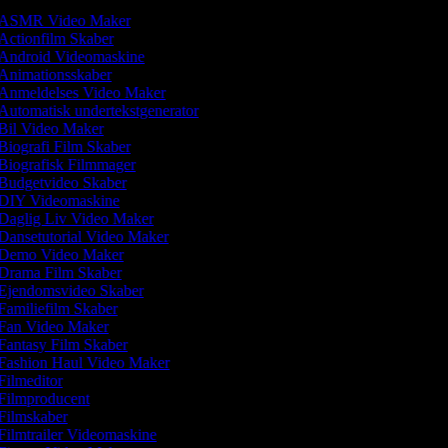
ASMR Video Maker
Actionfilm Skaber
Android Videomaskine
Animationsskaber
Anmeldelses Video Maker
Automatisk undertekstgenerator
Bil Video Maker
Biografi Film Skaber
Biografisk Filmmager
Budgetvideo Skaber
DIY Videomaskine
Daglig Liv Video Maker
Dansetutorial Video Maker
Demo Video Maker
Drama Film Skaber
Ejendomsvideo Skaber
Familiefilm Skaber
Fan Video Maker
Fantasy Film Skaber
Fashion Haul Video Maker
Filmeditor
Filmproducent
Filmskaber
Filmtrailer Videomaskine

#####

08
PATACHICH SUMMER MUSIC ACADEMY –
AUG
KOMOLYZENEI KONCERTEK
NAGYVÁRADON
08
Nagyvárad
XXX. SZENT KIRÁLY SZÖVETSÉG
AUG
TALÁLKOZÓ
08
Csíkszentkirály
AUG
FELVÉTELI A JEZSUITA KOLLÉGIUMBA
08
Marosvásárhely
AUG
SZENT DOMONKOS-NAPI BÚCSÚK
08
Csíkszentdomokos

#####

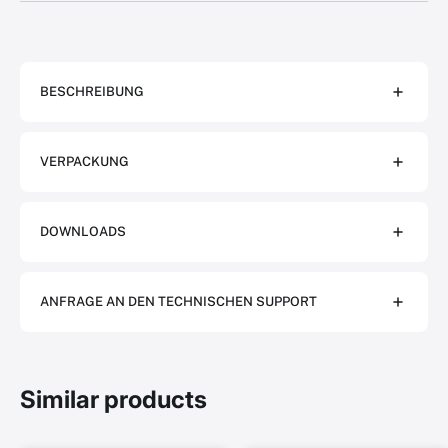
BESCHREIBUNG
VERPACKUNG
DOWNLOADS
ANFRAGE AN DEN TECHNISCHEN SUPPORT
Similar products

#####

## EXERCISE
The lines to return are those holding the string "Maker" anywhere in the listing above.

## TASK OUTPUT
ASMR Video Maker
Anmeldelses Video Maker
Bil Video Maker
Daglig Liv Video Maker
Dansetutorial Video Maker
Demo Video Maker
Fan Video Maker
Fashion Haul Video Maker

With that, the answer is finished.